Political and Economic Sociology
The Political and Economic Sociology area at Rutgers brings together a wide array of faculty with diverse substantive interests. We are linked, however, by our shared concern with large-scale patterns of social organization, transformation, and inequality. We see political and economic domains and processes as interconnected, and we use a variety of methods—comparative-historical, case-study, qualitative, quantitative, and l network analysis, to name a few—to study them. Our objectives are to train graduate students in these methods, to introduce them to the most important debates and topics of research in our fields, and to mentor them in the pursuit of their own research interests through the department's qualifying paper and dissertation requirements. We also actively support the department’s Networks, Culture, and Institutions Workshop as a forum for the presentation of faculty and student research in progress. It is our goal to see our students become colleagues, because we emphasize collegial learning, professional writing, and critical thinking.

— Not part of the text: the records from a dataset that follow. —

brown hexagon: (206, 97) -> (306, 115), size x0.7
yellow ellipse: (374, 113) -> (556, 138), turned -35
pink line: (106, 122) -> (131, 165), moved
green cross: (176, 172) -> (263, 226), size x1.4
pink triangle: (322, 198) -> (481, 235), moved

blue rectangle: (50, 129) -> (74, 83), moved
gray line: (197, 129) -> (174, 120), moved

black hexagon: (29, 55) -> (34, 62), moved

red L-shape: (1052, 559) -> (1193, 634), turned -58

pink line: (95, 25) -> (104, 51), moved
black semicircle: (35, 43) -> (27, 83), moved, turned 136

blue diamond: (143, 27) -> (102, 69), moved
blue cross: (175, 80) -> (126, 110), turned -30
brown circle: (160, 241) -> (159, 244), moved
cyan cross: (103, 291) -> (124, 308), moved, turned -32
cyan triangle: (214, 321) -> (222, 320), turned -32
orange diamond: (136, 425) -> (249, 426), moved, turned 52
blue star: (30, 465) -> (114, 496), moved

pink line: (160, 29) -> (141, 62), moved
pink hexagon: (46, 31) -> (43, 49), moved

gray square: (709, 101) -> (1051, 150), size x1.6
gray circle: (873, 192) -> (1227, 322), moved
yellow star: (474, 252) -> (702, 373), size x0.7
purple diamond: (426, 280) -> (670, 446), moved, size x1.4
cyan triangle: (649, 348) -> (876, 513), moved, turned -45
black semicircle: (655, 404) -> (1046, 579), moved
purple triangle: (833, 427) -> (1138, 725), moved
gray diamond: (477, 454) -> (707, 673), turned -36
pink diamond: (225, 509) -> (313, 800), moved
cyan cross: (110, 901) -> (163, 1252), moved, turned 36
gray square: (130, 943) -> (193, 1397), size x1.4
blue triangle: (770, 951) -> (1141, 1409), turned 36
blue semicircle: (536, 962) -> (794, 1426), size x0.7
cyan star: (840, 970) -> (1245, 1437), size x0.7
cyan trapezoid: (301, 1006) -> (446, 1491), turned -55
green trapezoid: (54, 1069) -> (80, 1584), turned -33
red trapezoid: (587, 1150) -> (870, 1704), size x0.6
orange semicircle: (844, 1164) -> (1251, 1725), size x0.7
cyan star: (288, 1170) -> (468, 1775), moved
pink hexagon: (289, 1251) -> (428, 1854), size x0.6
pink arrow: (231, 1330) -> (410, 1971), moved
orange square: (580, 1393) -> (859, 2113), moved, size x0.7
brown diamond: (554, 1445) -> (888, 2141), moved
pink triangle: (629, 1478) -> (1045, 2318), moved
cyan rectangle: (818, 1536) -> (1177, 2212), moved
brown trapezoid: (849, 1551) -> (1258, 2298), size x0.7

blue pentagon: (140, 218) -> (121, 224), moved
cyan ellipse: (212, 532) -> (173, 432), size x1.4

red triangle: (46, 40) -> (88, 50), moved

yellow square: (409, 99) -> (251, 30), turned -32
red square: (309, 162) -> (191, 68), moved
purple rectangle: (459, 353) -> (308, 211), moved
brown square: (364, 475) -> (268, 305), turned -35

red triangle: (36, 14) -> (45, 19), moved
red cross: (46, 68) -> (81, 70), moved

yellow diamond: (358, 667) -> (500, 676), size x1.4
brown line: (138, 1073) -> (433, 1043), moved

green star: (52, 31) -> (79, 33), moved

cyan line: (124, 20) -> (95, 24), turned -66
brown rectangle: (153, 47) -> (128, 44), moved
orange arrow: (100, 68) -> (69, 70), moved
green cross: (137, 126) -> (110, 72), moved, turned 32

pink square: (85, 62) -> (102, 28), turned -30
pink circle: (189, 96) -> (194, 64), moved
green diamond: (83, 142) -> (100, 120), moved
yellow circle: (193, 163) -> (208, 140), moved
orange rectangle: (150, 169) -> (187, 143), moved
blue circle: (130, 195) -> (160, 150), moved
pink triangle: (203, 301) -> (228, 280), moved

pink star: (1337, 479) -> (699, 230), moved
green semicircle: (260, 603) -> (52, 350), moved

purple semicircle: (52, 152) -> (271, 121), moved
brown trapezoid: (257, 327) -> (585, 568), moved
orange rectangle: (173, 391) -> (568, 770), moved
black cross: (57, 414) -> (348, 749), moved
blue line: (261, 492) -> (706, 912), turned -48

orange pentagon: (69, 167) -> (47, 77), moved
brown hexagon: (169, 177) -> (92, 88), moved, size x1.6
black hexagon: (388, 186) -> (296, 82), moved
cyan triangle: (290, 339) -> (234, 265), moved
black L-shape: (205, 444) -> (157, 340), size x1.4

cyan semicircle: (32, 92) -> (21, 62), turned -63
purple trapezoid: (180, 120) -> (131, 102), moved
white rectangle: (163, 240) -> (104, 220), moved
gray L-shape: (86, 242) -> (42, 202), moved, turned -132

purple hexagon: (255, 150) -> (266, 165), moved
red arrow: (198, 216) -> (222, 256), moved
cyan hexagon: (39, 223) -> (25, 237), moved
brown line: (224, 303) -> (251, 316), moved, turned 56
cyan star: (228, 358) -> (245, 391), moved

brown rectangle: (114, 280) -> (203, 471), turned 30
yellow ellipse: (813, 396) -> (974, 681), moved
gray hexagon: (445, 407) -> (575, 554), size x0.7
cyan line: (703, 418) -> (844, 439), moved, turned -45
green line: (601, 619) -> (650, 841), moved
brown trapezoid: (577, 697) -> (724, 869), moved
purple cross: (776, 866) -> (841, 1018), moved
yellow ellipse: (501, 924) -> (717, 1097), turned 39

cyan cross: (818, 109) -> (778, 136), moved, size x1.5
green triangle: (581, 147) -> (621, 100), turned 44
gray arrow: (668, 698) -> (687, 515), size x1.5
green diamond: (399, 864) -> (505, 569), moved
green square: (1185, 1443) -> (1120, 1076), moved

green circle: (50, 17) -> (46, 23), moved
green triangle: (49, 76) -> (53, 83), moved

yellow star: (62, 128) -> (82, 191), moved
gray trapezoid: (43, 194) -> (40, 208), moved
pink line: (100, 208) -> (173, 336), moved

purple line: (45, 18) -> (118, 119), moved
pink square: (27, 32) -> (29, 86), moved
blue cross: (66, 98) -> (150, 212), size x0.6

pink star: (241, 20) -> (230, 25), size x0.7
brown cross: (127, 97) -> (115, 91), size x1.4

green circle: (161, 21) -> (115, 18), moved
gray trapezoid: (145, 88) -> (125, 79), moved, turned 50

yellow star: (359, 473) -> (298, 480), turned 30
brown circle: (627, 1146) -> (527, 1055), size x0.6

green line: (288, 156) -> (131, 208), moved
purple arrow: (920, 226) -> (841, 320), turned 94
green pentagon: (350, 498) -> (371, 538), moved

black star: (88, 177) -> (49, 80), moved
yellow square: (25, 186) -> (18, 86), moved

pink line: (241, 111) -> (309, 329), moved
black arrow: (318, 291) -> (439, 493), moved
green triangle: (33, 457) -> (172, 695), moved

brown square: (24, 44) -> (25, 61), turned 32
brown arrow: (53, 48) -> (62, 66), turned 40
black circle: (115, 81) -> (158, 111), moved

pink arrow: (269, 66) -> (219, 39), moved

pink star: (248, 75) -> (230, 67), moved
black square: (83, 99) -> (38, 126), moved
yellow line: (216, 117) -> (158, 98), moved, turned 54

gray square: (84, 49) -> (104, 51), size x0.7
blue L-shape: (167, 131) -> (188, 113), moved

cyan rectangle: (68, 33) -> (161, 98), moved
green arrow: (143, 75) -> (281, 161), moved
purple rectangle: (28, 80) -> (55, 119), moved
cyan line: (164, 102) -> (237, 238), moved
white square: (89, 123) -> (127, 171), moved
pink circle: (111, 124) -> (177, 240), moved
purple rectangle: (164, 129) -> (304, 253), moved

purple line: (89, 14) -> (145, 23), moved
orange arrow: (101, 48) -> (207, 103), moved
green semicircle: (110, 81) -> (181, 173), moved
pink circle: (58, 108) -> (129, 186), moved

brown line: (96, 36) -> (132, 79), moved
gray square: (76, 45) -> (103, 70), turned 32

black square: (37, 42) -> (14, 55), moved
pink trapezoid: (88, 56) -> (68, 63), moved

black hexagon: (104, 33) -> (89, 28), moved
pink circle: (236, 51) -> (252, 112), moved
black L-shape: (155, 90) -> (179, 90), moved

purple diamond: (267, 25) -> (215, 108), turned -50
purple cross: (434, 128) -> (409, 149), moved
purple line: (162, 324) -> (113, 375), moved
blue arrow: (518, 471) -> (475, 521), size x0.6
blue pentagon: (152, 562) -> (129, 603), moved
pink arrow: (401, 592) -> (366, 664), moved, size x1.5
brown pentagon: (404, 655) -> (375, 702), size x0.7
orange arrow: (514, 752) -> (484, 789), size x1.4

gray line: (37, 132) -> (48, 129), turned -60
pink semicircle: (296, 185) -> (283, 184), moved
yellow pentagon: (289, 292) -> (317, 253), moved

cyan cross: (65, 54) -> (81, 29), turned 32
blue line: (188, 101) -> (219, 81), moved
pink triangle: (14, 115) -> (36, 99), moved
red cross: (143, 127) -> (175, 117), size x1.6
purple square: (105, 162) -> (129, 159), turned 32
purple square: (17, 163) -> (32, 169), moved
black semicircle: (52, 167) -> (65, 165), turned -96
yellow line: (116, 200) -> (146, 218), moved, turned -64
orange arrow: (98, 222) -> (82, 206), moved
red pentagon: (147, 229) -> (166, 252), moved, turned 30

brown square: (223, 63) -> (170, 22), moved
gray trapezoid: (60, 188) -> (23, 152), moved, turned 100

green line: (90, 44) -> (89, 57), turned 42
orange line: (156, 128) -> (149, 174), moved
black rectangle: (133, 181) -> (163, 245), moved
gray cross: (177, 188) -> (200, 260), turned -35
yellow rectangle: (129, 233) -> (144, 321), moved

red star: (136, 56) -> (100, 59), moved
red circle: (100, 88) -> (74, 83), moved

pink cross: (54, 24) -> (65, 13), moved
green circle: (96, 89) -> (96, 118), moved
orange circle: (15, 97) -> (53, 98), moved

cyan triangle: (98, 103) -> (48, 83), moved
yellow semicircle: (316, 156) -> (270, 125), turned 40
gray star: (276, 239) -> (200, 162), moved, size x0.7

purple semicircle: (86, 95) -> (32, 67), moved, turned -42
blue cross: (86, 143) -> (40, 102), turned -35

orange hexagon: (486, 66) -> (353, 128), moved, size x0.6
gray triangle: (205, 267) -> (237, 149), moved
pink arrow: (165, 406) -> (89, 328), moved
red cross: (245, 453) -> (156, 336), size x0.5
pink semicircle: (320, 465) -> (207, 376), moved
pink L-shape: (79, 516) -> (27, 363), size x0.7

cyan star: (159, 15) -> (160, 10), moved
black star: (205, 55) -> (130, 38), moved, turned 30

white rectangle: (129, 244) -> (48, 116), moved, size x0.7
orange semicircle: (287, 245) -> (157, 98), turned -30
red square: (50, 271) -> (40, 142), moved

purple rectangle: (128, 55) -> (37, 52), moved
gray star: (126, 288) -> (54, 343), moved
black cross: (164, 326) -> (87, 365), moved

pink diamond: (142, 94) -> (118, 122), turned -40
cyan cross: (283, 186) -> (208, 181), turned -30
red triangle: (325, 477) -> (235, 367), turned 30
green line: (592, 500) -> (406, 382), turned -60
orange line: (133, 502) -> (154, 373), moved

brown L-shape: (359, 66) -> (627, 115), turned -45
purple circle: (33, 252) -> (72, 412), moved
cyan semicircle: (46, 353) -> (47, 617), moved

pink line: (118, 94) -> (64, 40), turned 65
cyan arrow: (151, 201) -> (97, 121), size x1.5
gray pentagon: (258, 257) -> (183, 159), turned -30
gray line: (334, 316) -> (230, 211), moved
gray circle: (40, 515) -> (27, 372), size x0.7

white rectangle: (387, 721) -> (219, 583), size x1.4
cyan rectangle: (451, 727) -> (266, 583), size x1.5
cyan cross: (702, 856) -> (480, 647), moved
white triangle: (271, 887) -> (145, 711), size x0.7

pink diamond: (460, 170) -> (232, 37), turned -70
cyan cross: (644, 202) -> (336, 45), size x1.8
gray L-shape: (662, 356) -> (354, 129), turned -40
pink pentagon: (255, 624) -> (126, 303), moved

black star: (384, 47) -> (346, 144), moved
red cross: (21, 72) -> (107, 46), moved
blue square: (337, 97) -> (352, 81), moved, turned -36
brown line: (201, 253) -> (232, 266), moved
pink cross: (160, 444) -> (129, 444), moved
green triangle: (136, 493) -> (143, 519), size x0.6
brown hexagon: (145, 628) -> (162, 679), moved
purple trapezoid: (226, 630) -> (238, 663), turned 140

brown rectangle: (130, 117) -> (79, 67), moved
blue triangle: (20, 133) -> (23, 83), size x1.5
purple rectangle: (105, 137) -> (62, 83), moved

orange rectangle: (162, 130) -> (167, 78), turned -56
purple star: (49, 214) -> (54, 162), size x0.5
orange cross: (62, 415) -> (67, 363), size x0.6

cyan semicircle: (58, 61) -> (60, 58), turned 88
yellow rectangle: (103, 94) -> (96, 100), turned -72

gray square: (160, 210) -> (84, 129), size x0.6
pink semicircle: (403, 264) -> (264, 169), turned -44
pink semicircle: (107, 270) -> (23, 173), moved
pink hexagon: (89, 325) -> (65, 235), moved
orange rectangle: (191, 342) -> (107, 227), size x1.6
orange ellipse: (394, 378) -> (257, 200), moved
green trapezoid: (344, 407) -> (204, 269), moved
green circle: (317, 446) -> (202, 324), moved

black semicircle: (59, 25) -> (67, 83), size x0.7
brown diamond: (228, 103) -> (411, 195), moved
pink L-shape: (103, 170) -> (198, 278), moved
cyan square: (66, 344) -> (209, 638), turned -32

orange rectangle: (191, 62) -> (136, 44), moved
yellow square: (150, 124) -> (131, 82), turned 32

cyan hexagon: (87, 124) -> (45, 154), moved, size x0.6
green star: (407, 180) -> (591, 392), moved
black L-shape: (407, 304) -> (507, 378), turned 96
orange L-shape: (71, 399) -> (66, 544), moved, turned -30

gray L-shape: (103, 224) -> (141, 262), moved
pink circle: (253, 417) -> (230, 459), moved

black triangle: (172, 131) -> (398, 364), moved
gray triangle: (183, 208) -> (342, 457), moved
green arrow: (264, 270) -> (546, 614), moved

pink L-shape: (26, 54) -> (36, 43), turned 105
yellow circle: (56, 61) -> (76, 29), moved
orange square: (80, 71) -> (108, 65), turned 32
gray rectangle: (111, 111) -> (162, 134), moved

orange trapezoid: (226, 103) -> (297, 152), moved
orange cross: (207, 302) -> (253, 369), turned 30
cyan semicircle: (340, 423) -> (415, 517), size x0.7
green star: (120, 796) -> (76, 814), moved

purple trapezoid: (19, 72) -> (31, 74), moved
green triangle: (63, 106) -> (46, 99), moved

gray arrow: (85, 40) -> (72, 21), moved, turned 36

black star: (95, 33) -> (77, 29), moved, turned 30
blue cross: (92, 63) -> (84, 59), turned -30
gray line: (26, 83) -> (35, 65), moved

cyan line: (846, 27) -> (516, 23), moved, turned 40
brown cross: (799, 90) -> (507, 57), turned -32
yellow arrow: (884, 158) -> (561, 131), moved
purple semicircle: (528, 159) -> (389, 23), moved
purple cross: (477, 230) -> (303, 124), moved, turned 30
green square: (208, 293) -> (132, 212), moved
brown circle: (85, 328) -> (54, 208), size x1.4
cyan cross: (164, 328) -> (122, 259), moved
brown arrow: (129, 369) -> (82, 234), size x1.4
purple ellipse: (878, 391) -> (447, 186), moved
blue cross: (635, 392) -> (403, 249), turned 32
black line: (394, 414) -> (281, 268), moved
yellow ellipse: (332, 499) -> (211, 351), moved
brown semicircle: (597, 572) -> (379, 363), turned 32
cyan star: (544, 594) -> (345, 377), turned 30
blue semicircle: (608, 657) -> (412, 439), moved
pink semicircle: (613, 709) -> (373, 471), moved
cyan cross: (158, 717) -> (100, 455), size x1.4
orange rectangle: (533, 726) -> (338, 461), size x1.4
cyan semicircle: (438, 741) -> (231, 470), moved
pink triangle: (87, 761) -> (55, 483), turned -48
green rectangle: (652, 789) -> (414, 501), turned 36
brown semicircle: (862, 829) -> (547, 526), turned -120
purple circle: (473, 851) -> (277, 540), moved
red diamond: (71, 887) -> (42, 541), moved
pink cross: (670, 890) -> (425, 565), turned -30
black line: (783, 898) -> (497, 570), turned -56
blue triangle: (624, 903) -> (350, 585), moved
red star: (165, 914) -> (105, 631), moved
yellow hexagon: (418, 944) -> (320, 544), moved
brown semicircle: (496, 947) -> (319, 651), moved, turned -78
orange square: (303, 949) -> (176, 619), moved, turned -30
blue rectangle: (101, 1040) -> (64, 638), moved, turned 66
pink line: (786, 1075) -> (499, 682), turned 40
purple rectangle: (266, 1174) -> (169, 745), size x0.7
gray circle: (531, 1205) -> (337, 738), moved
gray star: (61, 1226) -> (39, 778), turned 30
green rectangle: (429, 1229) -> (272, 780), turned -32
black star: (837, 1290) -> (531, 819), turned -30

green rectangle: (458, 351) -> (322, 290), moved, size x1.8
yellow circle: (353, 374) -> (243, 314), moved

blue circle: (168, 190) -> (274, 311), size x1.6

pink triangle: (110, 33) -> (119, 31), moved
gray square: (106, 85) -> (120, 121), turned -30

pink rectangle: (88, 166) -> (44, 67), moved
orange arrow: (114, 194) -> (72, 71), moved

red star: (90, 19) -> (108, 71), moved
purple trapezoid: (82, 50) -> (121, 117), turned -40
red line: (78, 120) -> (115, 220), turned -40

And our students become professionally visible, because we help them to produce publishable papers and scholarship that is important and interesting.
Current faculty research focuses on a variety of important topics including: migration and immigration (Gerson, Lee, Rodriguez); globalization, and especially critical reappraisals of world systems theory and of representations of ‘others’ in the global political economy (Böröcz, Brooks, Salime); multiple social networks, elites, and political mobilization (McLean); environmental hazards and organizational catastrophes (Cerulo, Clarke, O'Neill, Rudel); and enduring forms of inequality in the United States (P. Carr, Friedman, Hirschfield, Phillips, Roos, Smith). We also regularly work together across our specific research interest groupings to offer students instruction and direction according to their needs and the unique qualities of their projects.